Material provided START
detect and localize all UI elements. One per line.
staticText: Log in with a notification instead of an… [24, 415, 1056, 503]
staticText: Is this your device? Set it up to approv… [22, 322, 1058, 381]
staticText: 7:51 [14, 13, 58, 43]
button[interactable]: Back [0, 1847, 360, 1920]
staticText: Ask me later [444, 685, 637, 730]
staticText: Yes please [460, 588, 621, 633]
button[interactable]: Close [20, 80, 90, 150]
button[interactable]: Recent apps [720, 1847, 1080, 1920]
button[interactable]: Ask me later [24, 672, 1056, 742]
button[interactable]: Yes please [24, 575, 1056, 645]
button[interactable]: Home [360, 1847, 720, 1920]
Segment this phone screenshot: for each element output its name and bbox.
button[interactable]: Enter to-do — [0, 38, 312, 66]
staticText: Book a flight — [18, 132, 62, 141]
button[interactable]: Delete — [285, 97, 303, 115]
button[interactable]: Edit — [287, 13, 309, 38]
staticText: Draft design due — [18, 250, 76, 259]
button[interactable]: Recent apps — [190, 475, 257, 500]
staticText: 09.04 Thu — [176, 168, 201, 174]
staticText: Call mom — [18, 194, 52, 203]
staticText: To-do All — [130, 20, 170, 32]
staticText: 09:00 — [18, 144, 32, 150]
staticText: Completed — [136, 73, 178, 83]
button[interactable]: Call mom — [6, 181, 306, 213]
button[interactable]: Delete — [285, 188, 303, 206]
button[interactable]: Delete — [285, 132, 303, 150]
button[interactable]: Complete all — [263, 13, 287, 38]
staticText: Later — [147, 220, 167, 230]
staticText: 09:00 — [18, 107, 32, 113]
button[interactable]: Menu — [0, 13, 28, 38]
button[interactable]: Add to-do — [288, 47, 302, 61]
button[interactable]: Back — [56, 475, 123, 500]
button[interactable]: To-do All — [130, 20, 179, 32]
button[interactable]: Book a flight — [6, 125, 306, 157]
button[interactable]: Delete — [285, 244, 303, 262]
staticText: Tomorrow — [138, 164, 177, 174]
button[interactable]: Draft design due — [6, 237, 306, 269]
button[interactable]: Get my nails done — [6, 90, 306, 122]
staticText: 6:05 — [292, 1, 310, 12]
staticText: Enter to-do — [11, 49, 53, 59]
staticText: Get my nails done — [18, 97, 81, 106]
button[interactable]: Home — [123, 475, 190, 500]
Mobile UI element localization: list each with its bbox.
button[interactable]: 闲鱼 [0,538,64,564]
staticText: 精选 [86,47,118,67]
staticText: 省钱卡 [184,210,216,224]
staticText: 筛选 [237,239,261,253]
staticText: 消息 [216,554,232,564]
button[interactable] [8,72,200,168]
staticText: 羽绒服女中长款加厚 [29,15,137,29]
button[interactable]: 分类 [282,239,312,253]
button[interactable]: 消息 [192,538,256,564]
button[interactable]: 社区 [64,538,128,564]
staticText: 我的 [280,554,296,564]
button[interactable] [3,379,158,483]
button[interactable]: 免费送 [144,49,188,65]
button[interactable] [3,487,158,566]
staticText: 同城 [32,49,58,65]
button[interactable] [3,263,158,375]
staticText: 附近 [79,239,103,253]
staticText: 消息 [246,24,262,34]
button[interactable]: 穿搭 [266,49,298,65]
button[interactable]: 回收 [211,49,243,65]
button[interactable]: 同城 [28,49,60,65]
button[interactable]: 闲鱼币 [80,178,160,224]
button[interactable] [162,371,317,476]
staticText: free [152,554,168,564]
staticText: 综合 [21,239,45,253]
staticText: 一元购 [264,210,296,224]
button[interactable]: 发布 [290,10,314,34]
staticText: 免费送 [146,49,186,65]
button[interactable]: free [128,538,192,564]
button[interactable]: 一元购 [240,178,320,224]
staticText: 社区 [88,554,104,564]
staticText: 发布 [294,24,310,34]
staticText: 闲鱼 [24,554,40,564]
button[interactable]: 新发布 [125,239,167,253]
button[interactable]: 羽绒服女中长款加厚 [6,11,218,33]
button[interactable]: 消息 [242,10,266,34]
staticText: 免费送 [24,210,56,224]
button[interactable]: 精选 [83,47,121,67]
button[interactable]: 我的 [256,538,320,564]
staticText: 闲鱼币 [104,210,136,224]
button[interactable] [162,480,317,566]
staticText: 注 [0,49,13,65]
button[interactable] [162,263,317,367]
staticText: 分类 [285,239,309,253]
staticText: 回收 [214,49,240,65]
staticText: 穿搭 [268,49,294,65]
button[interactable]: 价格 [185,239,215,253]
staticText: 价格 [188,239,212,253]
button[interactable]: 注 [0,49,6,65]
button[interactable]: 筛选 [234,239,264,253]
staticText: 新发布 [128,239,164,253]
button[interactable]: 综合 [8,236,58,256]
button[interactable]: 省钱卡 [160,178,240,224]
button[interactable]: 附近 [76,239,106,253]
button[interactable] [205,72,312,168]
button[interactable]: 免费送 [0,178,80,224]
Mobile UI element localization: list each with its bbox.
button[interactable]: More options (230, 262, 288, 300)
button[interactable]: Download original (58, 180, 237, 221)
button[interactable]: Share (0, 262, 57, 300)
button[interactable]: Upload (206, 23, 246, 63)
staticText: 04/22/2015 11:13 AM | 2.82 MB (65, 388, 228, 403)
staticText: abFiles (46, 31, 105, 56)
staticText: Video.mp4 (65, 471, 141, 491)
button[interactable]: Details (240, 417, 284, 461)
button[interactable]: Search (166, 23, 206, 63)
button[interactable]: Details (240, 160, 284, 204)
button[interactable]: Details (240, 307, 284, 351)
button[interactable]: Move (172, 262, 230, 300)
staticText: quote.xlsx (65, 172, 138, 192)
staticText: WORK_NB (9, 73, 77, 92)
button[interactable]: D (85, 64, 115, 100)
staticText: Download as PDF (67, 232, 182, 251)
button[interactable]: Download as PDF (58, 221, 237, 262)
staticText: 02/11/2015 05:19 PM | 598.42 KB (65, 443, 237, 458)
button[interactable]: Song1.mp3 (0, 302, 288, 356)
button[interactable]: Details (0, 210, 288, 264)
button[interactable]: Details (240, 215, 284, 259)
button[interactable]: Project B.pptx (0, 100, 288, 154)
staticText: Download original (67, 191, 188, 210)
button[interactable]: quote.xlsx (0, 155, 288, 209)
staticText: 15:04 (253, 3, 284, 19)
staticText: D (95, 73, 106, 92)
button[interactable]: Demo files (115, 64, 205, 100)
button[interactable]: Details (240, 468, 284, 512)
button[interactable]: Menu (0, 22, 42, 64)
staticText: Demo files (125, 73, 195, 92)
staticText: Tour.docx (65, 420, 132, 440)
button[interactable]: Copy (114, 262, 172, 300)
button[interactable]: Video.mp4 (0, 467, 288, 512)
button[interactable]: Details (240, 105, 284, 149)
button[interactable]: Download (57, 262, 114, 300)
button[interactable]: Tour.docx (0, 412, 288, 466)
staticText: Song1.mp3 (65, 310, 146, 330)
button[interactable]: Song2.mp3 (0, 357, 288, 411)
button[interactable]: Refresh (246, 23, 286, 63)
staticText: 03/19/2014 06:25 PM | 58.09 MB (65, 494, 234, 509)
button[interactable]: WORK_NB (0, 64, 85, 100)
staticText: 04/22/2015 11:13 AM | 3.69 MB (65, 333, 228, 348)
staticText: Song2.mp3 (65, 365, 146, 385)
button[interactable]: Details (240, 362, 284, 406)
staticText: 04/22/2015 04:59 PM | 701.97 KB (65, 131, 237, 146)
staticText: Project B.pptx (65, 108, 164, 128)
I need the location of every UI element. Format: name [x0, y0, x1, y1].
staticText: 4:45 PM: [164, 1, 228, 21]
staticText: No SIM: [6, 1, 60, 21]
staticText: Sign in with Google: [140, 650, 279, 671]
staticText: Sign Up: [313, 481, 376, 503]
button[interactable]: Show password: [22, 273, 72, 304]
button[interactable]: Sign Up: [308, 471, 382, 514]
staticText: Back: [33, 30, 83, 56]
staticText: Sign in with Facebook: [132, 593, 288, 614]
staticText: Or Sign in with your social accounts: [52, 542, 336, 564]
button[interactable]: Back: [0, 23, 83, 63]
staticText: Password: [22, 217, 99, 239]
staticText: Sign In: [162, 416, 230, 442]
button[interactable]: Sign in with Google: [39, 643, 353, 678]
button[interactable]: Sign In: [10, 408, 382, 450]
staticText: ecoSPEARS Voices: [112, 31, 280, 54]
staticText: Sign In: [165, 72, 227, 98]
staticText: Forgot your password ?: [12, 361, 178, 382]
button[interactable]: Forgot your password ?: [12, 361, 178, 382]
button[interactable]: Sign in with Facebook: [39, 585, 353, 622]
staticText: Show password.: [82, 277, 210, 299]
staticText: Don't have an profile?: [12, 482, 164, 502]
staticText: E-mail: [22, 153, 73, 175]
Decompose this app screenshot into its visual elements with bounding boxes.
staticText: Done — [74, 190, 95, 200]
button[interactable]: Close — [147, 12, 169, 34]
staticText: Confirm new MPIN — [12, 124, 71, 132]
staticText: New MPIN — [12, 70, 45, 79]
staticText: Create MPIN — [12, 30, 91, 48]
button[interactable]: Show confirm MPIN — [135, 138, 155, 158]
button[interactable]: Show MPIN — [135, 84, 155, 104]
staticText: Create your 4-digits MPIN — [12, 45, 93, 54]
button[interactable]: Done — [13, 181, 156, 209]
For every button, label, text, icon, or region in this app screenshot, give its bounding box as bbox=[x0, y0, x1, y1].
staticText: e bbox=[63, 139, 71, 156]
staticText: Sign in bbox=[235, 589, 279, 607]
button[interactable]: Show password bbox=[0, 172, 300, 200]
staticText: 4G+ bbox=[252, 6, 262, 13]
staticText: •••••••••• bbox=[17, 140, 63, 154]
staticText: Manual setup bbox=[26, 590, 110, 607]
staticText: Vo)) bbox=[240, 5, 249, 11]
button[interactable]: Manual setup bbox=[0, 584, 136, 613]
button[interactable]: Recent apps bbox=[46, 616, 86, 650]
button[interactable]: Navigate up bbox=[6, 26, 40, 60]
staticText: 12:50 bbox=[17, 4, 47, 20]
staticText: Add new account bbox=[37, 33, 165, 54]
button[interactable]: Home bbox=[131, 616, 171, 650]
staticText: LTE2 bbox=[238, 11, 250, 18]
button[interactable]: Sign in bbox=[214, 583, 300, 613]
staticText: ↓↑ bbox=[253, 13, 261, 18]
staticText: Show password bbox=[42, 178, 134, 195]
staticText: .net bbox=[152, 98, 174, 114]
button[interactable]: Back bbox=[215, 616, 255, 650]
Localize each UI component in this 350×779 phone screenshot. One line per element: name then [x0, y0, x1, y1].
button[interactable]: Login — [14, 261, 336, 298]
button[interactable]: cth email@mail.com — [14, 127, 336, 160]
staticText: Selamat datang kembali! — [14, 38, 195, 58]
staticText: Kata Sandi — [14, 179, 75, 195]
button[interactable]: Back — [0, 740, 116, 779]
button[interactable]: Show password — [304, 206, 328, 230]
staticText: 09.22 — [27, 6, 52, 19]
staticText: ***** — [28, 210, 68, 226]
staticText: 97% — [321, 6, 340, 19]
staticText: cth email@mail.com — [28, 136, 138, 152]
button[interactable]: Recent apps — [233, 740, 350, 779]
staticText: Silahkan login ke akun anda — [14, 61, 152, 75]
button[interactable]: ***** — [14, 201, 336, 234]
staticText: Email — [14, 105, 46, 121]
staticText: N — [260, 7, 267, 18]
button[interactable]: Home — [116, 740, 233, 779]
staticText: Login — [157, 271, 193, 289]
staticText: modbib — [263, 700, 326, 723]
Material provided END
# Task:
Tell me how many lines of the data hold the word "Facebook", giving only the number.

# Exercise response:
2